Even after suspect Charles McCoy Jr. was arrested, the child wondered: “Did they get the gun, too?”

Now that McCoy’s trial is under way, the Knisley family is hoping for a swift end to a case that terrorized drivers around central Ohio between October 2003 and February 2004.

“We don’t want to put them back through the whole ordeal again,” Brent Knisley said of his children, Max and 11-year-old Loren. He said so many reporters called after his mother was killed that he had to get friends to manage the interview requests.

McCoy, 29, has pleaded innocent by reason of insanity to aggravated murder and assault in 12 shootings – including the fatal shooting of 62-year-old Gail Knisley. He could face the death penalty if convicted of aggravated murder.

Jury selection began Friday, and the trial is expected to last until mid-May.

Brent Knisley, 44, said he and his brother plan to trade off attending the trial and manning the family’s collision repair shop in Washington Court House, about 40 miles southwest of Columbus.

Gail Knisley was being driven by a friend to a doctor’s appointment when a bullet pierced the driver’s door and killed her in November 2003. No one else was ever hit.

Just after the shooting, Loren Knisley’s teacher gave her an index card with one green side and one red side to put on the blackboard.
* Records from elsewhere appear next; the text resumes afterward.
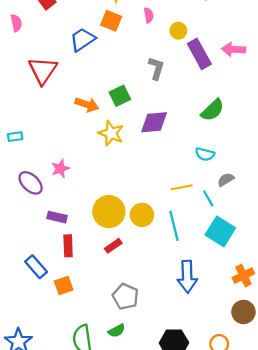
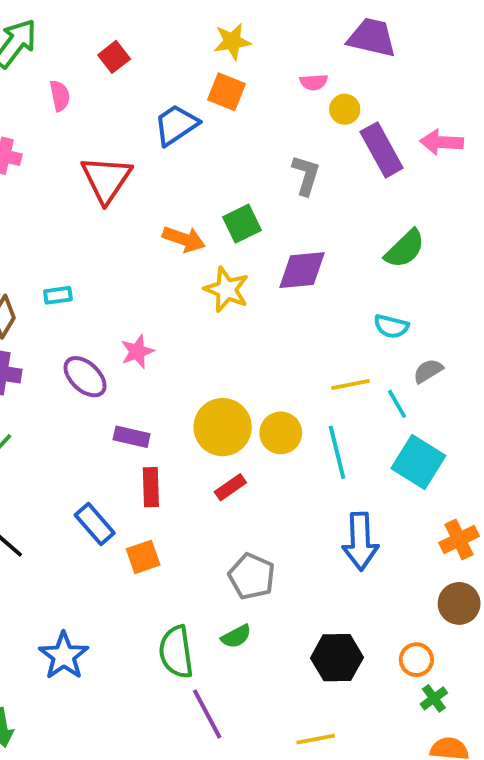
pink semicircle: (149, 15) -> (314, 82), moved, turned 96

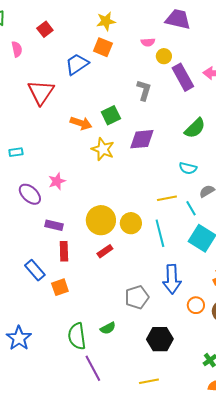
gray pentagon: (252, 576) -> (137, 297), moved, turned 30
orange circle: (416, 660) -> (196, 305), moved

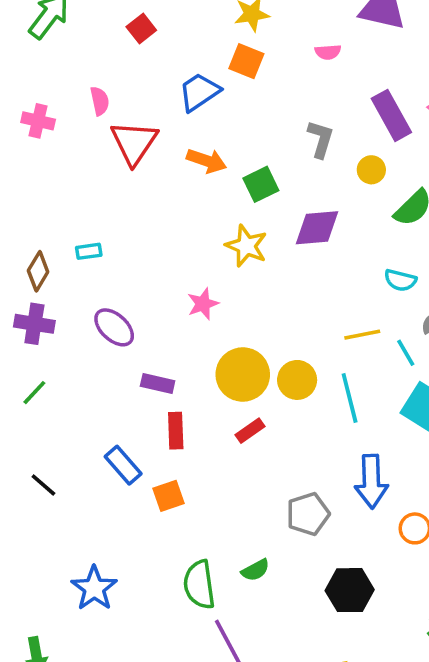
pink semicircle: (17, 49) -> (100, 101), moved
yellow circle: (164, 56) -> (371, 170), moved
orange arrow: (81, 123) -> (207, 161), moved
pink star: (57, 181) -> (203, 304), moved

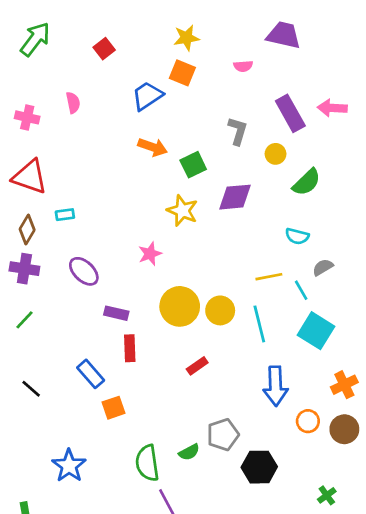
red triangle: (134, 143) -> (30, 177), moved, turned -45
red rectangle: (250, 431) -> (197, 366), moved
orange square: (168, 496) -> (114, 408), moved
gray pentagon: (308, 514) -> (223, 435), moved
If the red side was showing, students knew not to talk about the death. Loren turned up the green side if she was willing to discuss what happened.

“She’s grown up way too fast,” her father said.

One of McCoy’s lawyers said the suspect’s family was nervous about the start of the trial.

“I think there’s a great deal of anxiety and concern and trepidation,” attorney Michael Miller said. He added that McCoy’s parents likely will be absent from the courtroom because they cannot have contact with their son since they are to testify.

McCoy’s father declined to be interviewed. No one answered the door at the home where McCoy lived with his mother.

The jury will try to decide which is the more credible of two psychological evaluations. One said McCoy did not know the difference between right and wrong at the time of the shootings, and another said he did despite having paranoid schizophrenia.

After Gail Knisley’s death, people from Washington Court House waited in a two-hour line to pay their respects to a woman who had lived in town nearly her whole life. Friends offered prayers and cooked dinner for her sons and husband, Ronny.

“It’s a close-knit community and we know the people well,” said Lt. Robert Crabtree of the Fayette County Sheriff’s Department. “In Columbus there’s a shooting every day. It doesn’t happen around here.”

The case that once filled the front page of the town’s newspaper nearly every day is hardly mentioned anymore at Our Place diner, where residents gather to discuss the latest news and gossip over plates of pancakes.

But the family still feels the effects.

“There’s still a point where every single day you think, ‘This is what Mom would say,’ or ‘This is what Mom would’ve done,”‘ Knisley said.